TASK DETAILS
Could you return, exactly as written, every line from the one containing "(Pine/Cedar)" through the last line of the entries below, leaving out the pictures?

(GIVEN RECORDS begins)

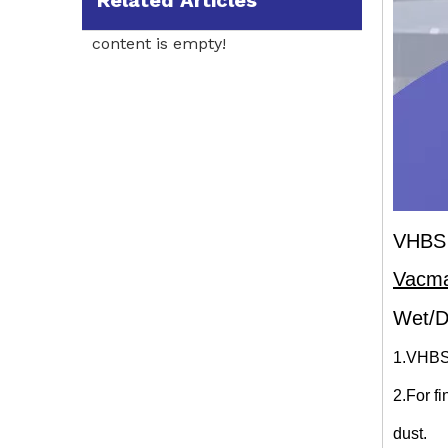
Related Articles
content is empty!
VHBS 
Vacm
Wet/D
1.VHBS
2.For f
dust.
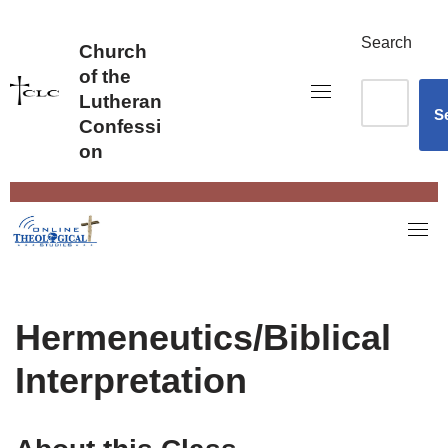
Skip
to
Search
Church
content
of the
Lutheran
S
Confessi
on
Hermeneutics/Biblical
Interpretation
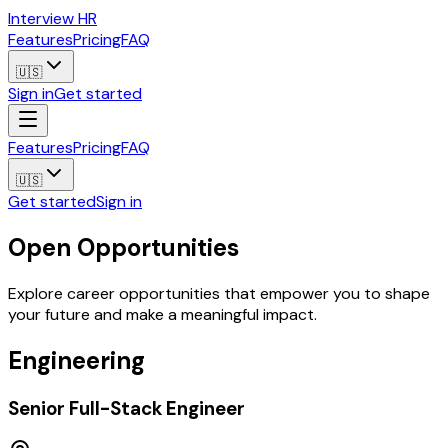
Interview HR
Features
Pricing
FAQ
🇺🇸
Sign in
Get started
Features
Pricing
FAQ
🇺🇸
Get started
Sign in
Open Opportunities
Explore career opportunities that empower you to shape
your future and make a meaningful impact.
Engineering
Senior Full-Stack Engineer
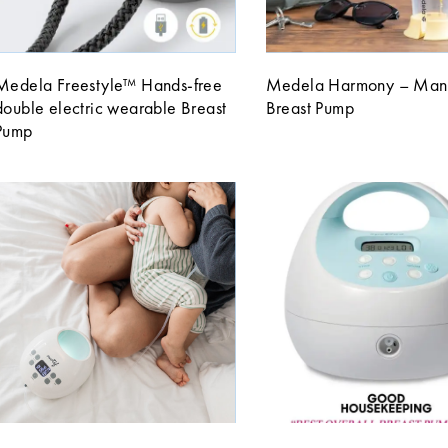
Medela Freestyle™ Hands-free
Medela Harmony – Man
double electric wearable Breast
Breast Pump
Pump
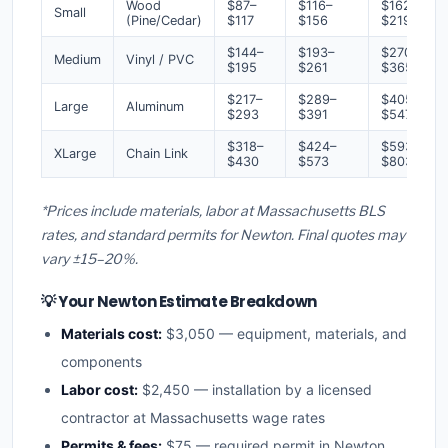
Wood
$87–
$116–
$162–
Small
(Pine/Cedar)
$117
$156
$219
$144–
$193–
$270–
Medium
Vinyl / PVC
$195
$261
$365
$217–
$289–
$405–
Large
Aluminum
$293
$391
$547
$318–
$424–
$593–
XLarge
Chain Link
$430
$573
$803
*Prices include materials, labor at Massachusetts BLS
rates, and standard permits for Newton. Final quotes may
vary ±15–20%.
💡 Your Newton Estimate Breakdown
Materials cost:
$3,050 — equipment, materials, and
components
Labor cost:
$2,450 — installation by a licensed
contractor at Massachusetts wage rates
Permits & fees:
$75 — required permit in Newton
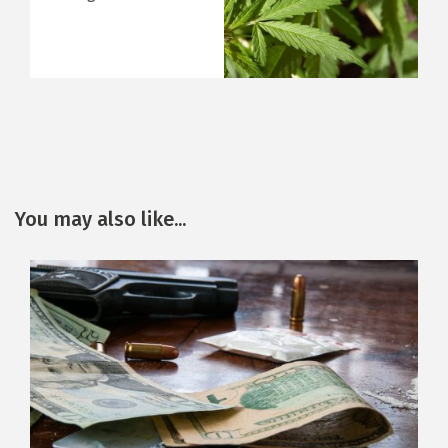
You may also like...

(GIVEN RECORDS ends)

FINISHED TASK
(Pine/Cedar)
$117
$156
$219
$144–
$193–
$270–
Medium
Vinyl / PVC
$195
$261
$365
$217–
$289–
$405–
Large
Aluminum
$293
$391
$547
$318–
$424–
$593–
XLarge
Chain Link
$430
$573
$803
*Prices include materials, labor at Massachusetts BLS
rates, and standard permits for Newton. Final quotes may
vary ±15–20%.
💡 Your Newton Estimate Breakdown
Materials cost:
$3,050 — equipment, materials, and
components
Labor cost:
$2,450 — installation by a licensed
contractor at Massachusetts wage rates
Permits & fees:
$75 — required permit in Newton
You may also like...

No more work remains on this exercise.